• Work task
Pictures are not part of the copy. Reproduce all the records exactly.

----------

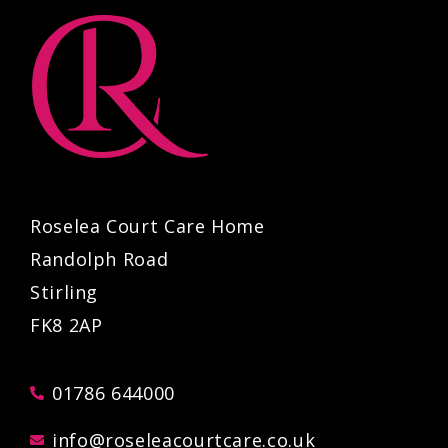
Roselea Court Care Home
Randolph Road
Stirling
FK8 2AP
01786 644000
info@roseleacourtcare.co.uk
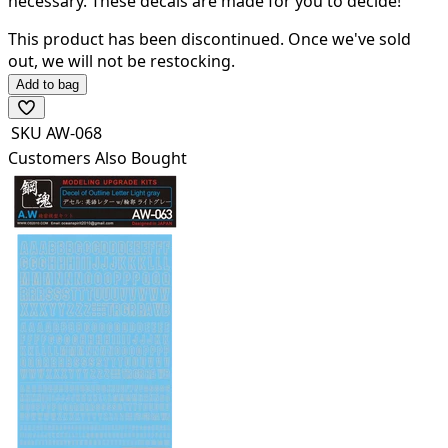
necessary.
These
decals are made for you to decide!
This product has been discontinued.
Once we've sold
out, we will not be restocking.
Add to bag
SKU
AW-068
Customers Also Bought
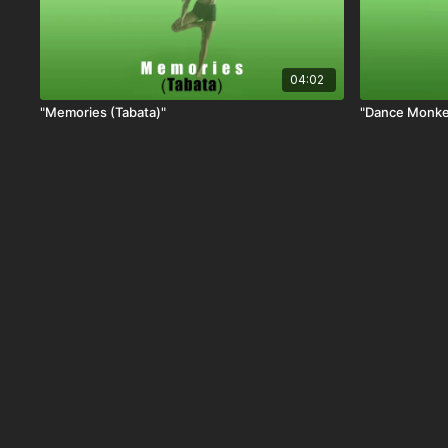
04:02
"Memories (Tabata)"
"Dance Monke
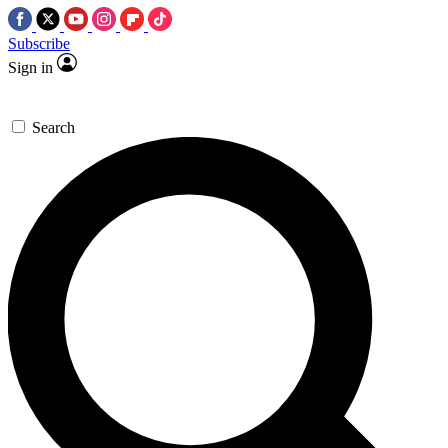
Subscribe
Sign in
Search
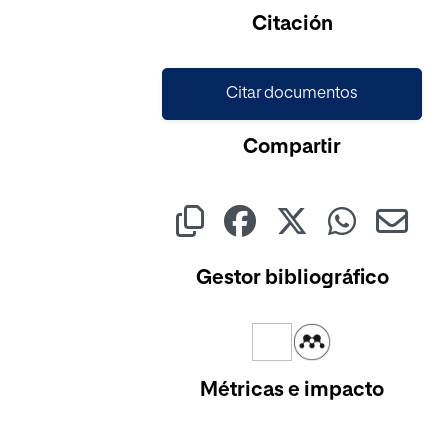
Citación
Citar documentos
Compartir
Gestor bibliográfico
Métricas e impacto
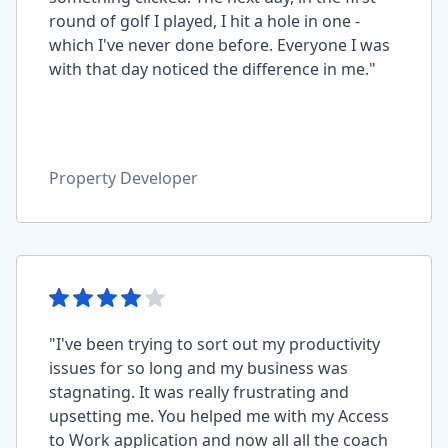
round of golf I played, I hit a hole in one -
which I've never done before. Everyone I was
with that day noticed the difference in me."
Property Developer
"I've been trying to sort out my productivity
issues for so long and my business was
stagnating. It was really frustrating and
upsetting me. You helped me with my Access
to Work application and now all all the coach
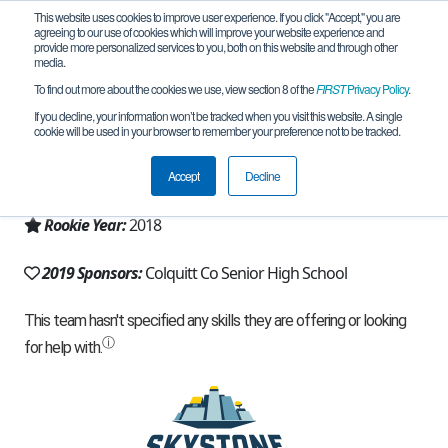
This website uses cookies to improve user experience. If you click "Accept," you are
agreeing to our use of cookies which will improve your website experience and
provide more personalized services to you, both on this website and through other
media.
To find out more about the cookies we use, view section 8 of the
FIRST
Privacy Policy
.
Team 14393 - Packer Robotics (2019)
If you decline, your information won’t be tracked when you visit this website. A single
cookie will be used in your browser to remember your preference not to be tracked.
From:
Norman Park, GA, USA
Accept
Decline
Region:
Georgia
Rookie Year:
2018
2019 Sponsors:
Colquitt Co Senior High School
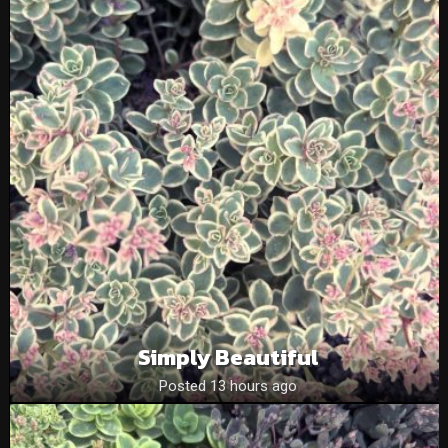
Simply Beautiful
Posted 13 hours ago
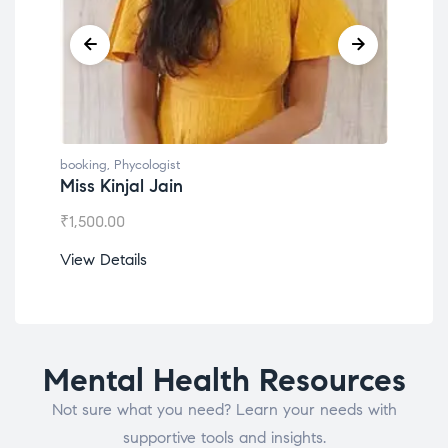
booking
,
Phycologist
book
Miss Kinjal Jain
Dr.
₹
1,500.00
₹
1,2
View Details
View
Mental Health Resources
Not sure what you need? Learn your needs with
supportive tools and insights.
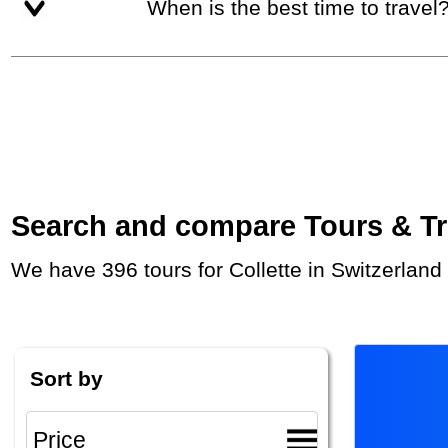
When is the best time to travel
Search and compare Tours & Trip
We have 396 tours for Collette in Switzerlan
Sort by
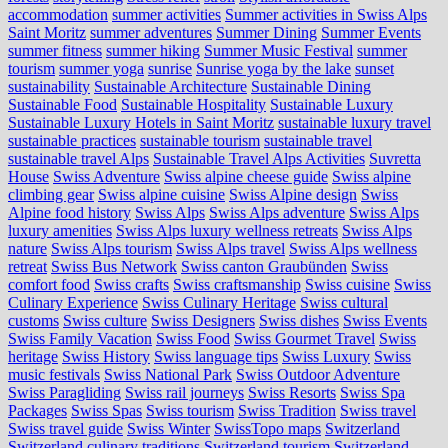
accommodation
summer activities
Summer activities in Swiss Alps
Saint Moritz
summer adventures
Summer Dining
Summer Events
summer fitness
summer hiking
Summer Music Festival
summer
tourism
summer yoga
sunrise
Sunrise yoga by the lake
sunset
sustainability
Sustainable Architecture
Sustainable Dining
Sustainable Food
Sustainable Hospitality
Sustainable Luxury
Sustainable Luxury Hotels in Saint Moritz
sustainable luxury travel
sustainable practices
sustainable tourism
sustainable travel
sustainable travel Alps
Sustainable Travel Alps Activities
Suvretta
House
Swiss Adventure
Swiss alpine cheese guide
Swiss alpine
climbing gear
Swiss alpine cuisine
Swiss Alpine design
Swiss
Alpine food history
Swiss Alps
Swiss Alps adventure
Swiss Alps
luxury amenities
Swiss Alps luxury wellness retreats
Swiss Alps
nature
Swiss Alps tourism
Swiss Alps travel
Swiss Alps wellness
retreat
Swiss Bus Network
Swiss canton Graubünden
Swiss
comfort food
Swiss crafts
Swiss craftsmanship
Swiss cuisine
Swiss
Culinary Experience
Swiss Culinary Heritage
Swiss cultural
customs
Swiss culture
Swiss Designers
Swiss dishes
Swiss Events
Swiss Family Vacation
Swiss Food
Swiss Gourmet Travel
Swiss
heritage
Swiss History
Swiss language tips
Swiss Luxury
Swiss
music festivals
Swiss National Park
Swiss Outdoor Adventure
Swiss Paragliding
Swiss rail journeys
Swiss Resorts
Swiss Spa
Packages
Swiss Spas
Swiss tourism
Swiss Tradition
Swiss travel
Swiss travel guide
Swiss Winter
SwissTopo maps
Switzerland
Switzerland culinary traditions
Switzerland tourism
Switzerland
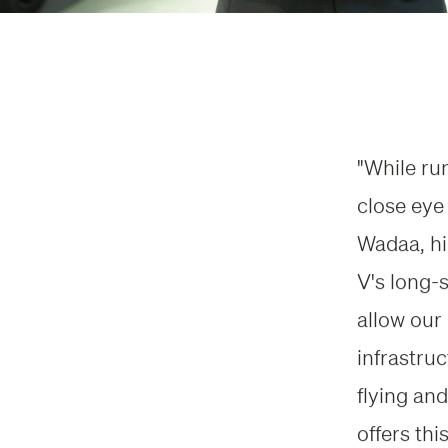
"While ru
close eye
Wadaa, hi
V's long-
allow our
infrastru
flying and
offers thi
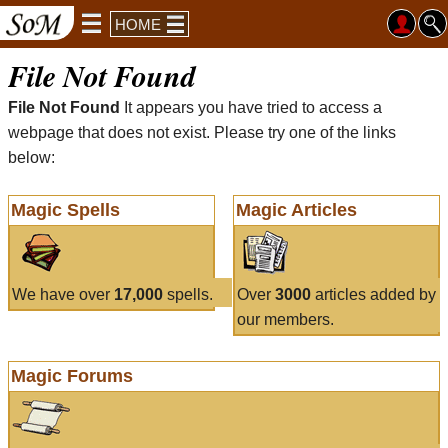
HOME
File Not Found
File Not Found
It appears you have tried to access a
webpage that does not exist. Please try one of the links
below:
Magic Spells
Magic Articles
We have over
17,000
spells.
Over
3000
articles added by
our members.
Magic Forums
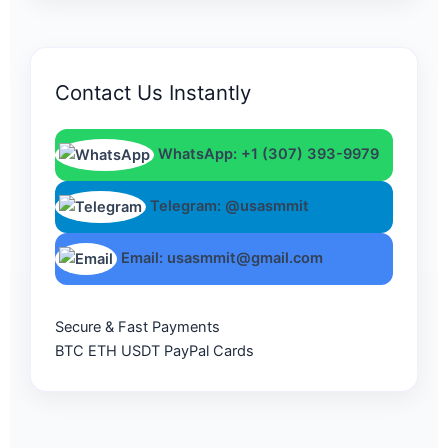
Contact Us Instantly
WhatsApp: +1 (307) 393-9979
Telegram: @usasmmit
Email: usasmmit@gmail.com
Secure & Fast Payments
BTC
ETH
USDT
PayPal
Cards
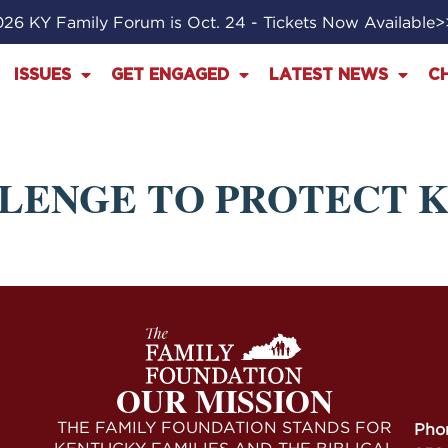
26 KY Family Forum is Oct. 24 - Tickets Now Available
ISSUES
GET ENGAGED
LATEST NEWS
C
LLENGE TO PROTECT 
OUR MISSION
THE FAMILY FOUNDATION STANDS FOR
Pho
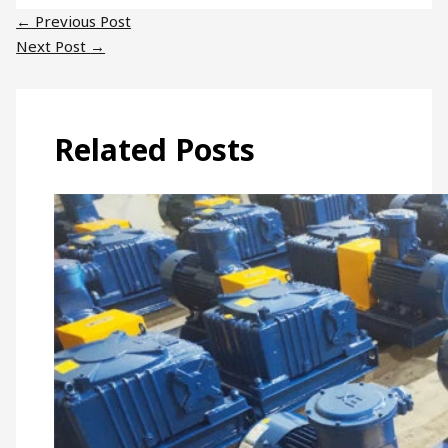
←
Previous Post
Next Post
→
Related Posts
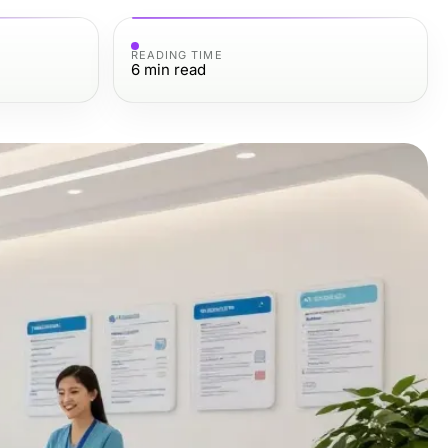
READING TIME
6
min read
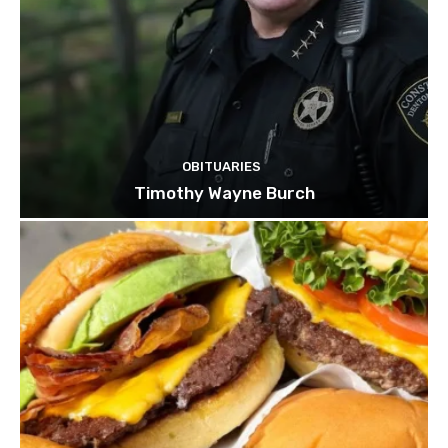
OBITUARIES
Timothy Wayne Burch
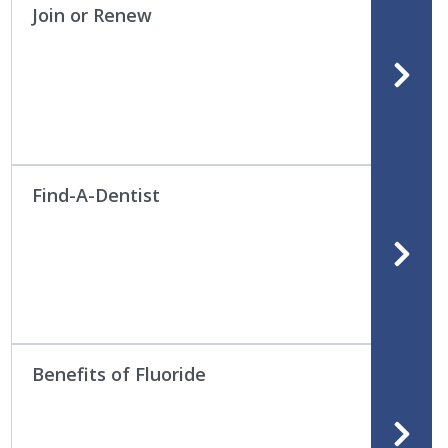
Join or Renew
Find-A-Dentist
Benefits of Fluoride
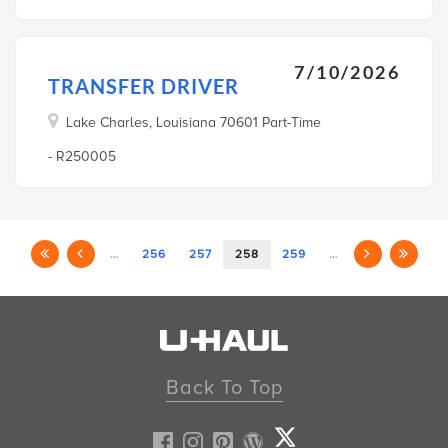
7/10/2026
TRANSFER DRIVER
Lake Charles, Louisiana 70601 Part-Time
- R250005
…
256
257
258
259
…
Back To Top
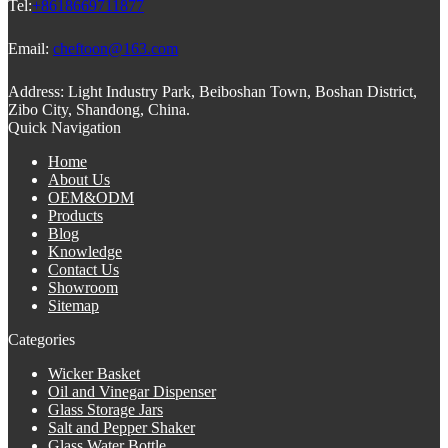
Tel:
+8618669711877
Email:
cheftoon@163.com
Address:
Light Industry Park, Beiboshan Town, Boshan District,
Zibo City, Shandong, China.
Quick Navigation
Home
About Us
OEM&ODM
Products
Blog
Knowledge
Contact Us
Showroom
Sitemap
Categories
Wicker Basket
Oil and Vinegar Dispenser
Glass Storage Jars
Salt and Pepper Shaker
Glass Water Bottle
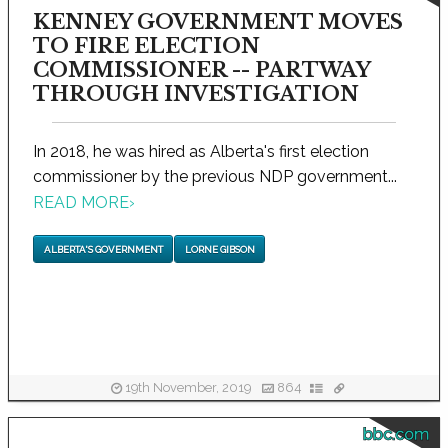
KENNEY GOVERNMENT MOVES
TO FIRE ELECTION
COMMISSIONER -- PARTWAY
THROUGH INVESTIGATION
In 2018, he was hired as Alberta's first election
commissioner by the previous NDP government...
READ MORE
›
ALBERTA'S GOVERNMENT
LORNE GIBSON
19th November, 2019
864
bbc.com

----------

• Answer area
Roselea Court Care Home
Randolph Road
Stirling
FK8 2AP
01786 644000
info@roseleacourtcare.co.uk
necessary.
These
decals are made for you to decide!
This product has been discontinued.
Once we've sold
out, we will not be restocking.
Add to bag
SKU
AW-068
Customers Also Bought
04:02
"Memories (Tabata)"
"Dance Monke
Subscribe
Sign in
Search
Citación
Citar documentos
Compartir
Gestor bibliográfico
Métricas e impacto
round of golf I played, I hit a hole in one -
which I've never done before. Everyone I was
with that day noticed the difference in me."
Property Developer
"I've been trying to sort out my productivity
issues for so long and my business was
stagnating. It was really frustrating and
upsetting me. You helped me with my Access
to Work application and now all all the coach
This website uses cookies to improve user experience. If you click "Accept," you are
agreeing to our use of cookies which will improve your website experience and
provide more personalized services to you, both on this website and through other
media.
To find out more about the cookies we use, view section 8 of the
FIRST
Privacy Policy
.
Team 14393 - Packer Robotics (2019)
If you decline, your information won’t be tracked when you visit this website. A single
cookie will be used in your browser to remember your preference not to be tracked.
From:
Norman Park, GA, USA
Accept
Decline
Region:
Georgia
Rookie Year:
2018
2019 Sponsors:
Colquitt Co Senior High School
Simply Beautiful
Posted 13 hours ago
booking
,
Phycologist
book
Miss Kinjal Jain
Dr.
₹
1,500.00
₹
1,2
View Details
View
Mental Health Resources
Not sure what you need? Learn your needs with
supportive tools and insights.
When is the best time to travel
Search and compare Tours & Trip
We have 396 tours for Collette in Switzerlan
Sort by
accommodation
summer activities
Summer activities in Swiss Alps
Saint Moritz
summer adventures
Summer Dining
Summer Events
summer fitness
summer hiking
Summer Music Festival
summer
tourism
summer yoga
sunrise
Sunrise yoga by the lake
sunset
sustainability
Sustainable Architecture
Sustainable Dining
Sustainable Food
Sustainable Hospitality
Sustainable Luxury
Sustainable Luxury Hotels in Saint Moritz
sustainable luxury travel
sustainable practices
sustainable tourism
sustainable travel
sustainable travel Alps
Sustainable Travel Alps Activities
Suvretta
House
Swiss Adventure
Swiss alpine cheese guide
Swiss alpine
climbing gear
Swiss alpine cuisine
Swiss Alpine design
Swiss
Alpine food history
Swiss Alps
Swiss Alps adventure
Swiss Alps
luxury amenities
Swiss Alps luxury wellness retreats
Swiss Alps
nature
Swiss Alps tourism
Swiss Alps travel
Swiss Alps wellness
retreat
Swiss Bus Network
Swiss canton Graubünden
Swiss
comfort food
Swiss crafts
Swiss craftsmanship
Swiss cuisine
Swiss
Culinary Experience
Swiss Culinary Heritage
Swiss cultural
customs
Swiss culture
Swiss Designers
Swiss dishes
Swiss Events
Swiss Family Vacation
Swiss Food
Swiss Gourmet Travel
Swiss
heritage
Swiss History
Swiss language tips
Swiss Luxury
Swiss
music festivals
Swiss National Park
Swiss Outdoor Adventure
Swiss Paragliding
Swiss rail journeys
Swiss Resorts
Swiss Spa
Packages
Swiss Spas
Swiss tourism
Swiss Tradition
Swiss travel
Swiss travel guide
Swiss Winter
SwissTopo maps
Switzerland
Switzerland culinary traditions
Switzerland tourism
Switzerland
"While ru
close eye
Wadaa, hi
V's long-
allow our
infrastru
flying and
offers thi
HOME
File Not Found
File Not Found
It appears you have tried to access a
webpage that does not exist. Please try one of the links
below:
Magic Spells
Magic Articles
We have over
17,000
spells.
Over
3000
articles added by
our members.
Magic Forums
Contact Us Instantly
WhatsApp: +1 (307) 393-9979
Telegram: @usasmmit
Email: usasmmit@gmail.com
Secure & Fast Payments
BTC
ETH
USDT
PayPal
Cards
26 KY Family Forum is Oct. 24 - Tickets Now Available
ISSUES
GET ENGAGED
LATEST NEWS
C
LLENGE TO PROTECT 
OUR MISSION
THE FAMILY FOUNDATION STANDS FOR
Pho
←
Previous Post
Next Post
→
Related Posts
READING TIME
6
min read
OBITUARIES
Timothy Wayne Burch
Join or Renew
Find-A-Dentist
Benefits of Fluoride
7/10/2026
TRANSFER DRIVER
Lake Charles, Louisiana 70601 Part-Time
- R250005
…
256
257
258
259
…
Back To Top
Tel:
+8618669711877
Email:
cheftoon@163.com
Address:
Light Industry Park, Beiboshan Town, Boshan District,
Zibo City, Shandong, China.
Quick Navigation
Home
About Us
OEM&ODM
Products
Blog
Knowledge
Contact Us
Showroom
Sitemap
Categories
Wicker Basket
Oil and Vinegar Dispenser
Glass Storage Jars
Salt and Pepper Shaker
Glass Water Bottle
KENNEY GOVERNMENT MOVES
TO FIRE ELECTION
COMMISSIONER -- PARTWAY
THROUGH INVESTIGATION
In 2018, he was hired as Alberta's first election
commissioner by the previous NDP government...
READ MORE
›
ALBERTA'S GOVERNMENT
LORNE GIBSON
19th November, 2019
864
bbc.com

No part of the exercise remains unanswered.